→ **Data items**:
----
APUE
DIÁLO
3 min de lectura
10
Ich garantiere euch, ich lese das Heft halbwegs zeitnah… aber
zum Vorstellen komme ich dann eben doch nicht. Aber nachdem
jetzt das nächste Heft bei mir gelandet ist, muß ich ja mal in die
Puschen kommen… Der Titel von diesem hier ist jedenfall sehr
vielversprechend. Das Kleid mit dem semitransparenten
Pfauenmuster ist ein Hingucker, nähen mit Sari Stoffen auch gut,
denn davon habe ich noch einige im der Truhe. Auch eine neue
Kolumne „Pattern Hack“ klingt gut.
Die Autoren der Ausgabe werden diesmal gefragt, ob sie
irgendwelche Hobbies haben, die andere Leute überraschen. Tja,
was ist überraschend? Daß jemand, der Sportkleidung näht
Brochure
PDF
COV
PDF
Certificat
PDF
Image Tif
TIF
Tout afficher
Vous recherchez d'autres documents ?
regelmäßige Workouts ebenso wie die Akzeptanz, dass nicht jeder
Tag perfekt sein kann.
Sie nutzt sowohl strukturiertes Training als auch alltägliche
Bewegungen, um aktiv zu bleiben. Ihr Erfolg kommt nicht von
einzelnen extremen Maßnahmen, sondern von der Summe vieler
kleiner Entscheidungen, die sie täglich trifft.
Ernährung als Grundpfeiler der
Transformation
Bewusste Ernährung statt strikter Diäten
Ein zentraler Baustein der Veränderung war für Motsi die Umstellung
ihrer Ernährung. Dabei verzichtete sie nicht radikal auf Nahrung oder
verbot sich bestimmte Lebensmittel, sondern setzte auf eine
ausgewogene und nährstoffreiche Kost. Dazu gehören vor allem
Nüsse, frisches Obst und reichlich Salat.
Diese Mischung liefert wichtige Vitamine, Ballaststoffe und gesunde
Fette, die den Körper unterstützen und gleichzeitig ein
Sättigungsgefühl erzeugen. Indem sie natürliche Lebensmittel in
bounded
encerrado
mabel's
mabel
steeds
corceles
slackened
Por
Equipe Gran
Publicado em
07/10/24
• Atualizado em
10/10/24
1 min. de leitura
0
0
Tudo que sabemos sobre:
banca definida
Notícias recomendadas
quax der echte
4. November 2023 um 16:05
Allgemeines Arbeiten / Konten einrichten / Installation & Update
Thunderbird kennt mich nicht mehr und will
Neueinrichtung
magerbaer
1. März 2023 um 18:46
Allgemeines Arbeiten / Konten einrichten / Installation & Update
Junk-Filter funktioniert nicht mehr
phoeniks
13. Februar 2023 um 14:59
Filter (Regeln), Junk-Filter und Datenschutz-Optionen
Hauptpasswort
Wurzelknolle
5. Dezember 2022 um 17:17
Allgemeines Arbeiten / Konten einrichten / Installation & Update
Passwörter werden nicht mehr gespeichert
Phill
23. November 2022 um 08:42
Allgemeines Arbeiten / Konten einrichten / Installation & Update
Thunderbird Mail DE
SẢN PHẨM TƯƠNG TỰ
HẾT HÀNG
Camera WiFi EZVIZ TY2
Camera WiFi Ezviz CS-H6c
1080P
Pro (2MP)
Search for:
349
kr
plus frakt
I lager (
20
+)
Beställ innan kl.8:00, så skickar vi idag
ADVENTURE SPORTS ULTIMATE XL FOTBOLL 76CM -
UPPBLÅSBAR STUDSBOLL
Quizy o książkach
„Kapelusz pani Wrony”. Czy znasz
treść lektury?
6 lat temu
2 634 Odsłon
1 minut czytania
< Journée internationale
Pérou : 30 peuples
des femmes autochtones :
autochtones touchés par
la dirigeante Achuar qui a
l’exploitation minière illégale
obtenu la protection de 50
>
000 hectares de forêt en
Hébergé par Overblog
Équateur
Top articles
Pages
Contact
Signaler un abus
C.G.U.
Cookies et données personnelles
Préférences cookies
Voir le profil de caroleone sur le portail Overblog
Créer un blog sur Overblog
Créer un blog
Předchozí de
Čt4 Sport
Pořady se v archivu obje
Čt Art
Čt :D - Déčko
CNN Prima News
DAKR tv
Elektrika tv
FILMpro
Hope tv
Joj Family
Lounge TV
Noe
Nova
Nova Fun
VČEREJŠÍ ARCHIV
----
Each line of the records with the word "mehr" in it is to be copied.

Thunderbird kennt mich nicht mehr und will
Junk-Filter funktioniert nicht mehr
Passwörter werden nicht mehr gespeichert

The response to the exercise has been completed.